La schizophrénie peut être traitée avec ce qui suit :

  • Antipsychotiques atypiques : Les antipsychotiques atypiques ou de deuxième génération sont le traitement de première intention de la schizophrénie. Ces médicaments réduisent les niveaux de dopamine dans le cerveau, ce qui aide à cibler les symptômes de la psychose.
  • Thérapie cognitivo-comportementale (TCC) : La TCC aide les personnes atteintes de schizophrénie à identifier et à corriger les processus de pensée et les comportements inutiles.
  • Formation en compétences sociales : Les interventions sur les compétences sociales aident les personnes atteintes de schizophrénie à acquérir des compétences sociales et de vie autonome. Ceux-ci peuvent inclure des cours portant sur les compétences interpersonnelles et la gestion des médicaments.
  • Remédiation cognitive : Cette intervention se concentre sur des compétences telles que l’attention, la mémoire et la flexibilité de la pensée.
  • Formation en cognition sociale : Cette intervention cible des compétences telles que la perception sociale (comprendre les signaux sociaux ou le langage corporel), la perception des émotions (identifier les émotions des autres) et la théorie de l’esprit (identifier et comprendre l’état mental d’une autre personne).

Certaines personnes atteintes de schizophrénie de haut niveau peuvent avoir obtenu une rémission des symptômes après avoir bien répondu au traitement. La rémission des symptômes signifie que vos symptômes sont suffisamment légers pour ne pas interférer de manière significative avec votre vie.

Recherche de 2018 suggère que la rémission des symptômes est possible chez 20 à 60 % des personnes atteintes de schizophrénie, mais cela dépend de nombreux facteurs complexes.

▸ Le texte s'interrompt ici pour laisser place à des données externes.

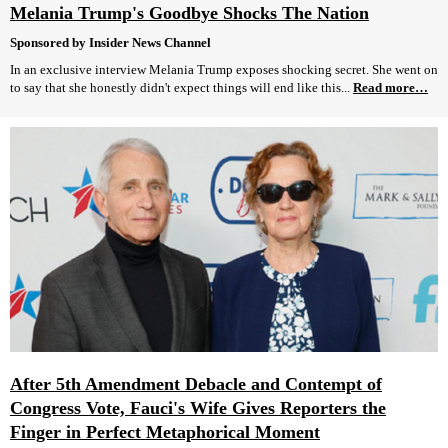
Melania Trump's Goodbye Shocks The Nation
Sponsored by Insider News Channel
In an exclusive interview Melania Trump exposes shocking secret. She went on
to say that she honestly didn't expect things will end like this...
Read more…
After 5th Amendment Debacle and Contempt of
Congress Vote, Fauci's Wife Gives Reporters the
Finger in Perfect Metaphorical Moment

La « schizophrénie de haut niveau » est un terme utilisé lorsque les personnes atteintes de schizophrénie fonctionnent bien dans la vie malgré leur diagnostic. Cela peut signifier qu’ils entretiennent de solides relations personnelles, qu’ils ont un emploi stable ou qu’ils sont capables de vivre de manière indépendante

Mais les personnes atteintes de schizophrénie de haut niveau présentent toujours des symptômes, de manière constante ou occasionnelle.